» **Your task**:
Reply with nothing but how many lines in the entries below include "default".

» **Supplied data**:

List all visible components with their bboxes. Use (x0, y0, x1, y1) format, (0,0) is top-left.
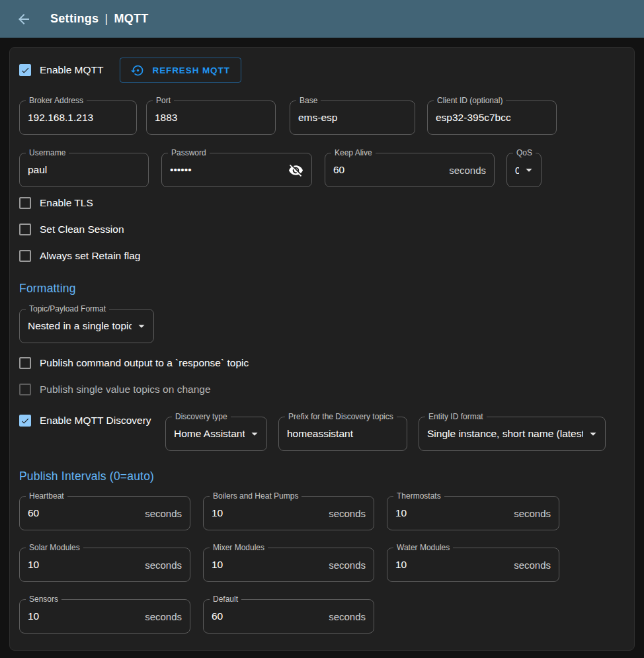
refresh-mqtt-button-label: REFRESH MQTT (152, 65, 229, 75)
keep-alive-unit: seconds (449, 165, 486, 176)
base-label: Base (296, 95, 321, 106)
solar-modules-field: Solar Modules seconds (19, 548, 190, 582)
keep-alive-input[interactable] (333, 164, 444, 176)
discovery-row: Enable MQTT Discovery Discovery type Hom… (19, 411, 627, 451)
mixer-modules-field: Mixer Modules seconds (203, 548, 374, 582)
port-label: Port (153, 95, 174, 106)
retain-flag-checkbox[interactable]: Always set Retain flag (19, 249, 141, 263)
enable-mqtt-checkbox[interactable]: Enable MQTT (19, 63, 103, 77)
topic-payload-format-label: Topic/Payload Format (26, 304, 109, 315)
heartbeat-label: Heartbeat (26, 491, 67, 502)
broker-address-field: Broker Address (19, 101, 137, 135)
discovery-type-value: Home Assistant (174, 428, 245, 440)
port-field: Port (146, 101, 276, 135)
default-interval-input[interactable] (212, 610, 323, 622)
caret-down-icon (134, 319, 149, 333)
caret-down-icon (586, 427, 600, 441)
discovery-prefix-label: Prefix for the Discovery topics (285, 411, 397, 423)
base-field: Base (290, 101, 415, 135)
sensors-input[interactable] (28, 610, 140, 622)
enable-tls-checkbox[interactable]: Enable TLS (19, 196, 93, 210)
enable-mqtt-label: Enable MQTT (40, 64, 103, 76)
entity-id-format-select[interactable]: Entity ID format Single instance, short … (419, 417, 606, 451)
default-interval-label: Default (210, 594, 241, 605)
qos-select[interactable]: QoS 0 (506, 153, 542, 187)
username-field: Username (19, 153, 149, 187)
entity-id-format-value: Single instance, short name (latest) (427, 428, 583, 440)
heartbeat-unit: seconds (145, 508, 182, 519)
boilers-field: Boilers and Heat Pumps seconds (203, 496, 374, 530)
checkbox-unchecked-icon (19, 224, 31, 235)
keep-alive-field: Keep Alive seconds (325, 153, 495, 187)
back-button[interactable] (15, 10, 33, 28)
visibility-off-icon (288, 163, 303, 178)
topic-payload-format-value: Nested in a single topic (28, 320, 132, 332)
qos-label: QoS (513, 147, 536, 159)
default-interval-field: Default seconds (203, 599, 374, 634)
discovery-type-label: Discovery type (172, 411, 231, 423)
water-modules-input[interactable] (395, 559, 508, 571)
qos-value: 0 (515, 165, 519, 176)
password-input[interactable] (170, 164, 283, 176)
client-id-input[interactable] (436, 112, 548, 124)
checkbox-unchecked-icon (19, 357, 31, 369)
thermostats-unit: seconds (514, 508, 551, 519)
mixer-modules-input[interactable] (212, 559, 323, 571)
page-title-divider: | (104, 12, 108, 26)
sensors-label: Sensors (26, 594, 61, 605)
checkbox-unchecked-icon (19, 250, 31, 262)
checkbox-checked-icon (19, 415, 31, 427)
publish-intervals-heading: Publish Intervals (0=auto) (19, 470, 627, 483)
solar-modules-input[interactable] (28, 559, 140, 571)
caret-down-icon (522, 163, 536, 177)
publish-single-checkbox[interactable]: Publish single value topics on change (19, 382, 211, 397)
heartbeat-field: Heartbeat seconds (19, 496, 190, 530)
boilers-input[interactable] (212, 507, 323, 519)
entity-id-format-label: Entity ID format (425, 411, 487, 423)
page-title: Settings | MQTT (50, 12, 149, 26)
base-input[interactable] (298, 112, 407, 124)
water-modules-label: Water Modules (393, 542, 453, 554)
clean-session-label: Set Clean Session (40, 224, 124, 235)
topic-payload-format-select[interactable]: Topic/Payload Format Nested in a single … (19, 309, 154, 343)
formatting-heading: Formatting (19, 282, 627, 296)
discovery-prefix-input[interactable] (287, 428, 399, 440)
publish-intervals-grid: Heartbeat seconds Boilers and Heat Pumps… (19, 496, 559, 634)
port-input[interactable] (155, 112, 267, 124)
app-bar: Settings | MQTT (0, 0, 644, 38)
client-id-label: Client ID (optional) (434, 95, 506, 106)
publish-response-label: Publish command output to a `response` t… (40, 357, 249, 369)
sensors-unit: seconds (145, 611, 182, 622)
enable-discovery-label: Enable MQTT Discovery (40, 415, 151, 427)
discovery-type-select[interactable]: Discovery type Home Assistant (165, 417, 267, 451)
enable-discovery-checkbox[interactable]: Enable MQTT Discovery (19, 413, 165, 428)
caret-down-icon (247, 427, 262, 441)
heartbeat-input[interactable] (28, 507, 140, 519)
connection-fields-row-1: Broker Address Port Base Client ID (opti… (19, 101, 627, 135)
clean-session-checkbox[interactable]: Set Clean Session (19, 222, 124, 237)
page-title-primary: Settings (50, 12, 99, 26)
client-id-field: Client ID (optional) (427, 101, 557, 135)
sensors-field: Sensors seconds (19, 599, 190, 634)
refresh-mqtt-button[interactable]: REFRESH MQTT (120, 58, 241, 83)
arrow-back-icon (16, 11, 32, 27)
thermostats-input[interactable] (395, 507, 508, 519)
enable-mqtt-row: Enable MQTT REFRESH MQTT (19, 58, 627, 83)
boilers-unit: seconds (329, 508, 366, 519)
boilers-label: Boilers and Heat Pumps (210, 491, 302, 502)
broker-address-input[interactable] (28, 112, 128, 124)
publish-response-row: Publish command output to a `response` t… (19, 356, 627, 370)
username-label: Username (26, 147, 69, 159)
default-interval-unit: seconds (329, 611, 366, 622)
thermostats-label: Thermostats (393, 491, 444, 502)
username-input[interactable] (28, 164, 140, 176)
retain-flag-label: Always set Retain flag (40, 250, 141, 262)
water-modules-field: Water Modules seconds (387, 548, 559, 582)
toggle-password-visibility-button[interactable] (288, 163, 303, 178)
restore-refresh-icon (131, 63, 145, 77)
keep-alive-label: Keep Alive (331, 147, 376, 159)
enable-tls-label: Enable TLS (40, 197, 93, 209)
thermostats-field: Thermostats seconds (387, 496, 559, 530)
publish-response-checkbox[interactable]: Publish command output to a `response` t… (19, 356, 249, 370)
checkbox-unchecked-icon (19, 384, 31, 395)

» **Answer to this exercise**:
4